**What you should do:** Show all lines from the records below in which the string "Service" is present.

Collected data
┌──

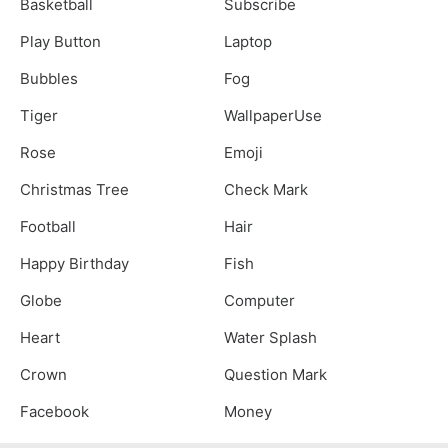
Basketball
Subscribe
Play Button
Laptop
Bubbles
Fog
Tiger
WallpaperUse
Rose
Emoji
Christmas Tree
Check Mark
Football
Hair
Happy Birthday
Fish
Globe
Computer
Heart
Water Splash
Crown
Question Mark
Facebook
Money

└──
┌──

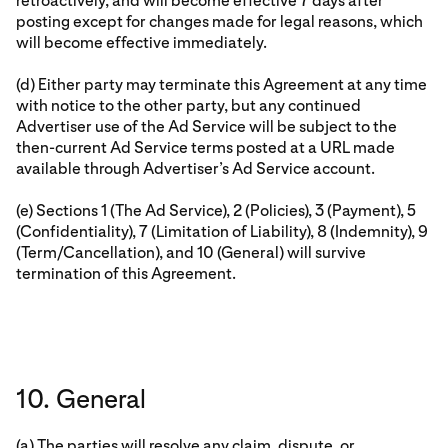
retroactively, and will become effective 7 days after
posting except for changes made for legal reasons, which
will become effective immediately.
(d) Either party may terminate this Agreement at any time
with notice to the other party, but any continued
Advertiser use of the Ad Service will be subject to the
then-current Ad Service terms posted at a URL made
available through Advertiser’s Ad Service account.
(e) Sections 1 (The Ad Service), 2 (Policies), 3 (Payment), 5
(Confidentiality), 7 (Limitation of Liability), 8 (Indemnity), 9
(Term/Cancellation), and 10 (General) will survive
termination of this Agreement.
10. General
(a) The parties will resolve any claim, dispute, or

└──

**Response for this exercise:**
Advertiser use of the Ad Service will be subject to the
then-current Ad Service terms posted at a URL made
available through Advertiser’s Ad Service account.
(e) Sections 1 (The Ad Service), 2 (Policies), 3 (Payment), 5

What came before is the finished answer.